TEMPO.CO, Jakarta - Sejumlah jurnalis Amerika Serikat dan negara-negara di kawasan Asia menyebutkan jurnalis belum sepenuhnya memahami liputan isu-isu agama.
Peggy Fletcher Stack, jurnalis Salt Lake Tribune, Amerika Serikat, mengatakan tantangan meliput isu agama di negaranya adalah jurnalis tidak punya latar belakang pemahaman yang cukup tentang isu ini.
“Beberapa liputan isu agama sangat dangkal dan stereotipe karena jurnalisnya tidak punya pemahaman yang baik,” kata Peggy di sela konferensi bertajuk Reporting Religion in Asia di Universitas Multimedia Nusantara Tangerang, 17 Oktober 2017.

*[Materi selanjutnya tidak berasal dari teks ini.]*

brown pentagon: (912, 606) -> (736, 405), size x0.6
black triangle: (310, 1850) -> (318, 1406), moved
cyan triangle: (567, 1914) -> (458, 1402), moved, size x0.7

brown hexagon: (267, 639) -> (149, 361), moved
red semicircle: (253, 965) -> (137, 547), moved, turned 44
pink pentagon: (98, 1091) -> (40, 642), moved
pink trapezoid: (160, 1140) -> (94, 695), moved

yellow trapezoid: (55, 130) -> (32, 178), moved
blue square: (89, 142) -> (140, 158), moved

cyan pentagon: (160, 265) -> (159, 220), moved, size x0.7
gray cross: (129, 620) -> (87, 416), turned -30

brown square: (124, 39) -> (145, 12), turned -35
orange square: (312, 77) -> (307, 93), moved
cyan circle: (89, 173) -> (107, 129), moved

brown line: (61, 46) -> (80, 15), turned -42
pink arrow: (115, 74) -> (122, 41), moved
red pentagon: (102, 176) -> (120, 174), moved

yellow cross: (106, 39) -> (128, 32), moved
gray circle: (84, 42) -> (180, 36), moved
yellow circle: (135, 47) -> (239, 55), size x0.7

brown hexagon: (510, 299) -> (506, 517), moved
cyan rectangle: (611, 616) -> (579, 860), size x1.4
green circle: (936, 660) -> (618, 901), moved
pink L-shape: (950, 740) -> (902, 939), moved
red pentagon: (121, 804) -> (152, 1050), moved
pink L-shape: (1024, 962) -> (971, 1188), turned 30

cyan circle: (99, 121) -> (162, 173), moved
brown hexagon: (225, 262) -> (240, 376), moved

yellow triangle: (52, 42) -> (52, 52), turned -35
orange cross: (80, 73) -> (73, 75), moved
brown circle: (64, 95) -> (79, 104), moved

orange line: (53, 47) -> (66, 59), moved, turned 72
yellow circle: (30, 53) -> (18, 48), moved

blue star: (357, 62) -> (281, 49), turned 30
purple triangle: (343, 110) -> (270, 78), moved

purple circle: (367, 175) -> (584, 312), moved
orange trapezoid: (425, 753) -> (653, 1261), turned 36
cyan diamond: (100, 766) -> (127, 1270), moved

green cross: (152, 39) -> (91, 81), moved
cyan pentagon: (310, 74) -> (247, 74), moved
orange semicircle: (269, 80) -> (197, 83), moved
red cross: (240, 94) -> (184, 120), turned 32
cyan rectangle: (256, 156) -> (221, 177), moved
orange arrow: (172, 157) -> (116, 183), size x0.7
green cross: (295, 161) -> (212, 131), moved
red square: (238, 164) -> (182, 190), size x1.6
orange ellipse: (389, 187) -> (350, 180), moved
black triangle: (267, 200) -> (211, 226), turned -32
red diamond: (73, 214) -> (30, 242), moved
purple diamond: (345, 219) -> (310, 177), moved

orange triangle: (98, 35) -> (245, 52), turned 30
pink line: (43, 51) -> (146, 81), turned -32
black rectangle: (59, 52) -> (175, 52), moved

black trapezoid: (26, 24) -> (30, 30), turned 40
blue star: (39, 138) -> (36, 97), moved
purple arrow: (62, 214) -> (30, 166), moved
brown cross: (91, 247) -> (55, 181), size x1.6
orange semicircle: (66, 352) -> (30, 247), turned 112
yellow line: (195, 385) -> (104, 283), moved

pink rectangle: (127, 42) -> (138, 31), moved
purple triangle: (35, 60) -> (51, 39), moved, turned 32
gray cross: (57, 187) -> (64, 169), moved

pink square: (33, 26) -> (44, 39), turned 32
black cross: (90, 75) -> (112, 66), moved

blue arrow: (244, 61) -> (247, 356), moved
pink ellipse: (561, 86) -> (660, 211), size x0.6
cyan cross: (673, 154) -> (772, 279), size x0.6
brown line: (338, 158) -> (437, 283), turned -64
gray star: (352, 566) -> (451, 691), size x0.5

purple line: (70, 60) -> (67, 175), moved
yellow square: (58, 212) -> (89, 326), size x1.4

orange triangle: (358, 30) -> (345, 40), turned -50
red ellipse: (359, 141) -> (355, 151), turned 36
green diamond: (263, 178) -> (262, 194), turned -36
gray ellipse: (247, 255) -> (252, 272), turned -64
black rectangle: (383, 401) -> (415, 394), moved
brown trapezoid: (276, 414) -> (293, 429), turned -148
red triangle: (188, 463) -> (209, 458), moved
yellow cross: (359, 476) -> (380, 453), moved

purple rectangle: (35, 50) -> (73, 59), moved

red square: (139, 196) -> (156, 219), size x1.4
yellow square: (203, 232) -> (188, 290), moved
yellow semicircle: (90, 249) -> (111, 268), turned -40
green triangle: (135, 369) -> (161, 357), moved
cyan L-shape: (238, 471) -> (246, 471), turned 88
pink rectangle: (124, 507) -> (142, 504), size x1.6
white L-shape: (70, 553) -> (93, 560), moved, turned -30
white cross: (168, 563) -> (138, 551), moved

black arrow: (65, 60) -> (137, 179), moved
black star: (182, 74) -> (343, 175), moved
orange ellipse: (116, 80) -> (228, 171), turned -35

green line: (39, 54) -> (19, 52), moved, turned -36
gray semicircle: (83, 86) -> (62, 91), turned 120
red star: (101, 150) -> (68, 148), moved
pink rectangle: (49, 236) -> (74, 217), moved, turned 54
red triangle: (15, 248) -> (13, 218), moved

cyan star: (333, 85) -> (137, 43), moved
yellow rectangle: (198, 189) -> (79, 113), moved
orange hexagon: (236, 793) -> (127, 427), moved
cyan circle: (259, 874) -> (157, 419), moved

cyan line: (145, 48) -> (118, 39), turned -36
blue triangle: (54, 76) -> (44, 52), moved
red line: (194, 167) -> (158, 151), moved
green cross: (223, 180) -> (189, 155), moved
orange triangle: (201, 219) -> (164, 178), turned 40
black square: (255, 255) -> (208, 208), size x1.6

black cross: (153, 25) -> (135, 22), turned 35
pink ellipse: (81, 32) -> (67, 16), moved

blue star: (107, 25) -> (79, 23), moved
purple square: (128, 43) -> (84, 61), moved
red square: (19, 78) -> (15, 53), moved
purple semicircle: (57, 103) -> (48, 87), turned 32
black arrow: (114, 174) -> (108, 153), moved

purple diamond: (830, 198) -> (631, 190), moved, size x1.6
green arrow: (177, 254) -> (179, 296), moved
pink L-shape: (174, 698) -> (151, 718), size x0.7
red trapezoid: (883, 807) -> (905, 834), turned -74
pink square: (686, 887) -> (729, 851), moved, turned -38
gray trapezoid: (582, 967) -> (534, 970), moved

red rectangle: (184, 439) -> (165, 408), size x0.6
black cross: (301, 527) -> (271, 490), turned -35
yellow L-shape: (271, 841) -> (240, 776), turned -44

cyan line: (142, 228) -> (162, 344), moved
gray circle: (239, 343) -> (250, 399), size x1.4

Baca: Konflik Atasnama Agama Berpotensi Terjadi di Asia Tenggara
Konferensi yang berlangsung hingga 19 Oktober itu melibatkan 70 peserta, yang di antaranya merupakan jurnalis dari kawasan Asia. Konferensi ini diselenggarakan The International Association of Religion Journalist (IARJ) dan Serikat Jurnalis untuk Keberagaman atau Sejuk.
Peggy Fletcher Stack merupakan jurnalis yang mendalami isu agama selama 25 tahun. Ia merupakan anggota pendiri IARJ, asosiasi jurnalis peliput isu agama yang akurat, berimbang, dan adil. Asosiasi ini punya lebih dari 500 anggota yang tersebar di 90 negara.
Peggy merupakan jurnalis yang meraih banyak penghargaan karya jurnalistik bergengsi. Ia bagian dari tim investigasi Salt Lake Tribune, yang memenangi penghargaan Pulitzer karena liputannya tentang serangan seksual di perguruan tinggi di Utah, Amerika Serikat.
Menurut dia, jurnalis peliput isu agama yang bagus adalah jurnalis yang punya kemampuan dan pengetahuan cukup tentang agama, memahami konteks, dan berpengalaman. Pengetahuan yang cukup itu akan membantu jurnalis untuk menghasilkan peliputan yang mendalam dan kejelasan mengenai isu-isu agama yang kontekstual.
Baca: Peneliti: Pemerintah Lamban Atasi Intoleransi Yogyakarta
Peggy mengatakan, pengetahuan dan pemahaman tentang isu agama misalnya adalah kemampuan memahami teks-teks dalam kitab suci agama. Ia mencontohkan beberapa orang seringkali menyebut kekerasan disebutkan dalam kitab suci Al Quran. Padahal, dalam Al Quran tidak ada unsur kekerasan. Begitu juga dalam Al Kitab tidak mengajarkan kekerasan. Peggy telah membaca dan mempelajari Al Quran maupun Al Kitab untuk memahami teks-teks kitab suci itu.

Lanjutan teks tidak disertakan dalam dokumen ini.